Primary Key (required, identifies each item uniquely):

Secondary Indexes (optional, for additional query patterns):

Capacity Modes

On-Demand Capacity

Provisioned Capacity

Key Features

DynamoDB Streams

Global Tables

DynamoDB Accelerator (DAX)

Point-in-Time Recovery (PITR)

DynamoDB vs RDS: When to Use Each

Use CaseDynamoDBRDS
Known access patternsExcellentGood
Ad-hoc SQL queriesPoorExcellent
Flexible schemaExcellentLimited
Joins across tablesPoorExcellent
Throughput at scaleExcellent (unlimited)Limited by instance size
TransactionsSupported (limited)Full ACID
Reporting / analyticsPoorGood

Use DynamoDB when: you have 1–3 known access patterns, need single-digit ms latency at scale, or want true serverless with zero database management.

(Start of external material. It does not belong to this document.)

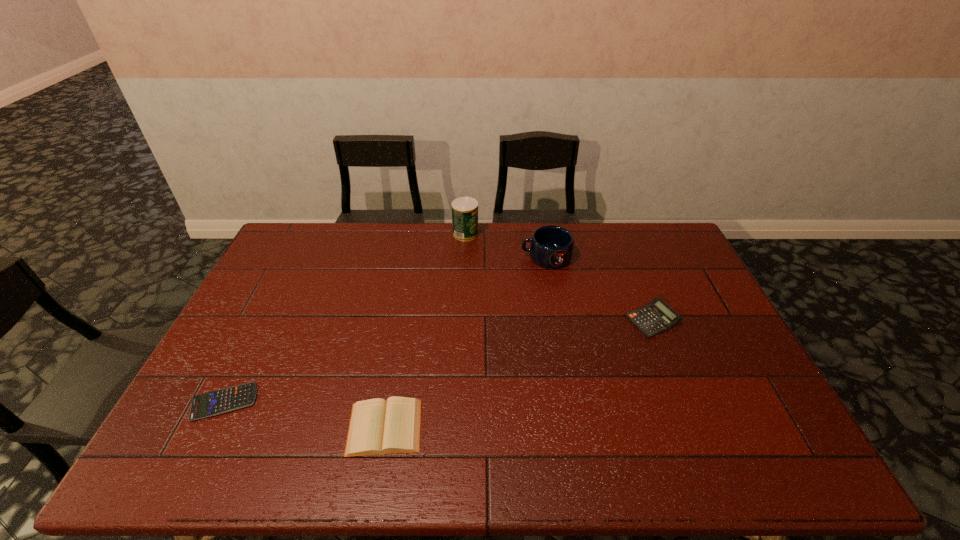 The image size is (960, 540). Find the location of `free location that satisfies the following two spatial constraints: 1. with the handle on the side of the second tallest object; 2. on the left side of the third nearest object`. free location that satisfies the following two spatial constraints: 1. with the handle on the side of the second tallest object; 2. on the left side of the third nearest object is located at coordinates (558, 320).

In order to click on vacant space that satisfies the following two spatial constraints: 1. on the back side of the right calculator; 2. with the handle on the side of the second tallest object in this screenshot , I will do (x=627, y=256).

In order to click on free location that satisfies the following two spatial constraints: 1. on the back side of the third farthest object; 2. with the handle on the side of the fourth shortest object in this screenshot , I will do `click(627, 256)`.

Locate an element on the screen. This screenshot has width=960, height=540. blank space that satisfies the following two spatial constraints: 1. on the back side of the third farthest object; 2. on the left side of the leftmost object is located at coordinates (265, 320).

Use RDS when: you need complex SQL queries, ad-hoc reporting, multi-table joins, or are migrating an existing relational workload.

Common Mistakes

Mistake 1: Designing a table without thinking about access patterns first. DynamoDB requires upfront data modeling — queries must align with your primary key and index design. Adding a new query pattern later may require table restructuring.

Mistake 2: Using on-demand mode for predictable, high-throughput workloads. Provisioned capacity + auto scaling + reserved capacity is significantly cheaper for steady workloads.

Mistake 3: Storing large objects directly in DynamoDB items. DynamoDB items have a 400 KB limit. Store large payloads (images, documents) in S3 and keep a reference key in DynamoDB.